05 January 2009

Horizon Gelap di Rusia

Ketidakpastian merambat di Rusia. Untuk pertama kalinya sejak Vladimir Putin berkuasa, Moskow menghadapi prospek ketidakstabilan politik yang nyata. Salah satu politisi cerdas Rusia, Anatoly Chubais, mengatakan bahwa kemungkinan terjadi huru-hara serius, ekonomi, sosial, dan bahkan politik, mencapai 50 persen.

Selama bertahun-tahun, Putin dengan mantap mengeliminasi semua ancaman terhadap kekuasaannya dan pada akhir masa jabatan keduanya, dia menikmati otoritas absolut. Putin diberkati dengan naiknya harga minyak yang memungkinkannya membangun otoritarianisme minyak. Masyarakat menghargainya. Dengan lingkungan seperti ini, lawan-lawan politik mudah dimarginalkan. Namun, kini otoritas Rusia ditantang oleh kekuatan di luar kendali.

Krisis ekonomi melanda. Harga minyak kini hanya seperempat dari harga beberapa bulan lalu. Investor pergi. Pasar saham sepi. Setelah sembilan tahun mengalami surplus, Rusia mengalami defisit anggaran pada 2009. Tingkat pengangguran, yang dulunya sangat rendah, sekarang justru melambung. Pekerjaan baru hampir mustahil ditemukan.

Banyak yang percaya bahwa itu belum mencapai kondisi terburuk. Para ekonom memperkirakan Rusia akan terhantam lebih keras pada Februari dan Maret. Ditambah lagi dengan sejumlah protes sosial, yang menentang berbagai kebijakan pemerintah. Menurut hasil polling Levada Center, 40 persen masyarakat Rusia kini merasa tidak aman.

Meskipun begitu, tingkat kepopuleran Putin tetap tinggi, yakni 83 persen, hanya menurun tipis dari 88 persen pada September tahun lalu. Kepopuleran Putin memang merupakan fondasi kuat dalam rezim Rusia, di mana institusi-institusi pemerintah dikebiri dan kekuasaan terkonsentrasi di tangan pemimpin utama. Keuntungan ini menempatkan Putin di atas semua elit politik. Tapi, jika krisis ekonomi mengikis dukungan yang luas ini, kesetiaan para elite juga mungkin akan terguncang.
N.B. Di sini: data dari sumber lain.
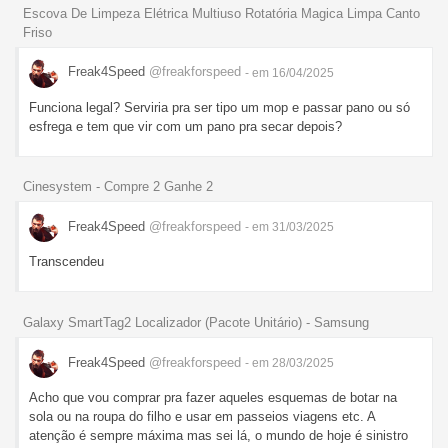
Escova De Limpeza Elétrica Multiuso Rotatória Magica Limpa Canto
Friso
Freak4Speed
@freakforspeed
- em 16/04/2025
Funciona legal? Serviria pra ser tipo um mop e passar pano ou só
esfrega e tem que vir com um pano pra secar depois?
Cinesystem - Compre 2 Ganhe 2
Freak4Speed
@freakforspeed
- em 31/03/2025
Transcendeu
Galaxy SmartTag2 Localizador (Pacote Unitário) - Samsung
Freak4Speed
@freakforspeed
- em 28/03/2025
Acho que vou comprar pra fazer aqueles esquemas de botar na
sola ou na roupa do filho e usar em passeios viagens etc. A
atenção é sempre máxima mas sei lá, o mundo de hoje é sinistro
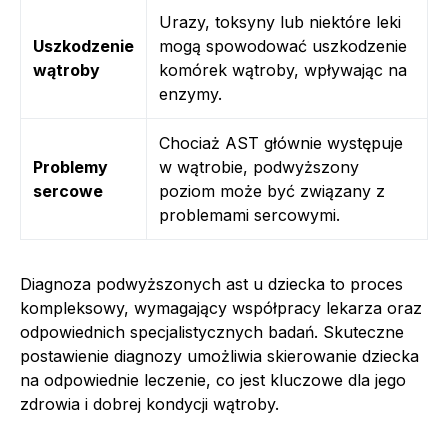
Urazy, toksyny lub niektóre leki
Uszkodzenie
mogą spowodować uszkodzenie
wątroby
komórek wątroby, wpływając na
enzymy.
Chociaż AST głównie występuje
Problemy
w wątrobie, podwyższony
sercowe
poziom może być związany z
problemami sercowymi.
Diagnoza podwyższonych ast u dziecka to proces
kompleksowy, wymagający współpracy lekarza oraz
odpowiednich specjalistycznych badań. Skuteczne
postawienie diagnozy umożliwia skierowanie dziecka
na odpowiednie leczenie, co jest kluczowe dla jego
zdrowia i dobrej kondycji wątroby.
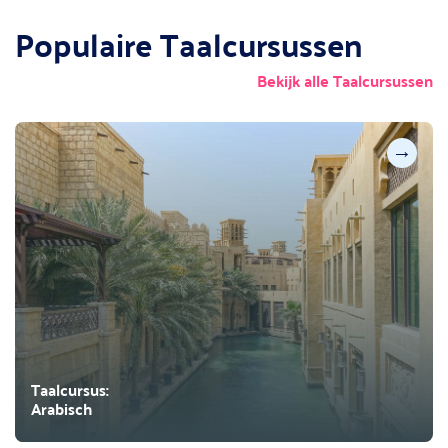
Populaire Taalcursussen
Bekijk alle Taalcursussen
→
Taalcursus:
Arabisch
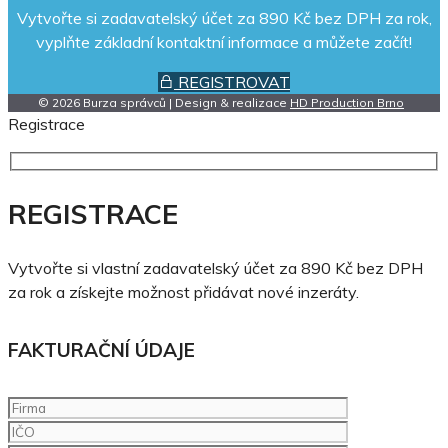
Vytvořte si zadavatelský účet za 890 Kč bez DPH za rok,
vyplňte základní kontaktní informace a můžete začít!
REGISTROVAT
© 2026 Burza správců | Design & realizace
HD Production Brno
Registrace
REGISTRACE
Vytvořte si vlastní zadavatelský účet za 890 Kč bez DPH
za rok a získejte možnost přidávat nové inzeráty.
FAKTURAČNÍ ÚDAJE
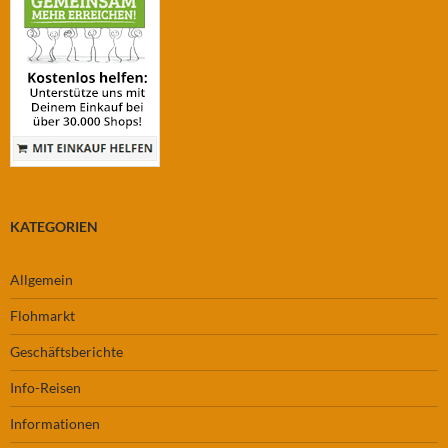
KATEGORIEN
Allgemein
Flohmarkt
Geschäftsberichte
Info-Reisen
Informationen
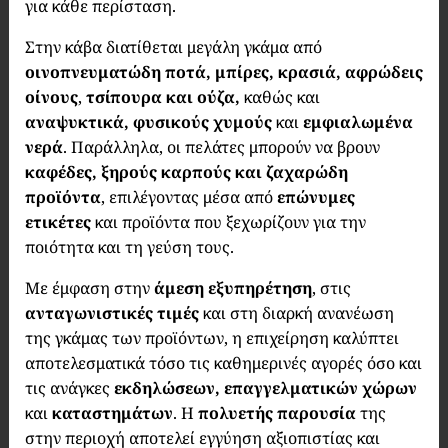
για κάθε περίσταση.
Στην κάβα διατίθεται μεγάλη γκάμα από
οινοπνευματώδη ποτά, μπίρες, κρασιά, αφρώδεις
οίνους
,
τσίπουρα και ούζα,
καθώς και
αναψυκτικά, φυσικούς χυμούς
και
εμφιαλωμένα
νερά
. Παράλληλα, οι πελάτες μπορούν να βρουν
καφέδες, ξηρούς καρπούς και ζαχαρώδη
προϊόντα
, επιλέγοντας μέσα από
επώνυμες
ετικέτες
και προϊόντα που ξεχωρίζουν για την
ποιότητα και τη γεύση τους.
Με έμφαση στην
άμεση εξυπηρέτηση
, στις
ανταγωνιστικές τιμές
και στη διαρκή ανανέωση
της γκάμας των προϊόντων, η επιχείρηση καλύπτει
αποτελεσματικά τόσο τις καθημερινές αγορές όσο και
τις ανάγκες
εκδηλώσεων, επαγγελματικών χώρων
και
καταστημάτων
. Η
πολυετής παρουσία
της
στην περιοχή αποτελεί εγγύηση αξιοπιστίας και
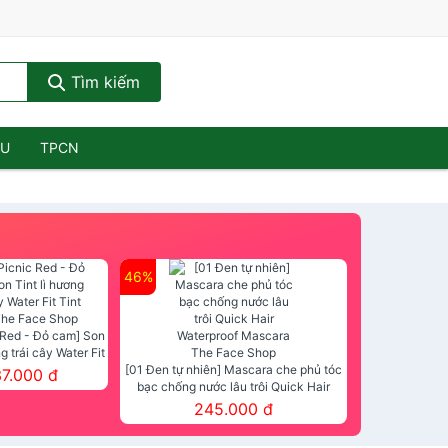
Tìm kiếm
ẦU
TPCN
46%
 Red - Đỏ cam] Son
ng trái cây Water Fit
mt The Face Shop
[01 Đen tự nhiên] Mascara che phủ tóc
37.000 đ
bạc chống nước lâu trôi Quick Hair
Waterproof Mascara The Face Shop
245.000 đ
Masalah ekonomi ini memang membawa dilema bagi para pemimpin Rusia. Putin percaya pemerintahan vertikal dibangun di atas ketertutupan, subordinasi, dan kendali. Hal ini membuat pemerintahan menjadi sangat tidak efisien. Namun, kini efisiensi tak bisa lagi dipertahankan. Logika pemerintahan Putin menginginkan adanya kontrol ketat, sementara logika krisis menginginkan fleksibilitas, umpan balik yang efektif dari elite lainnya, dan dialog. Jika Putin meneruskan kebijakannya, ini mungkin hanya akan membuka jalan terjadinya huru-hara baru.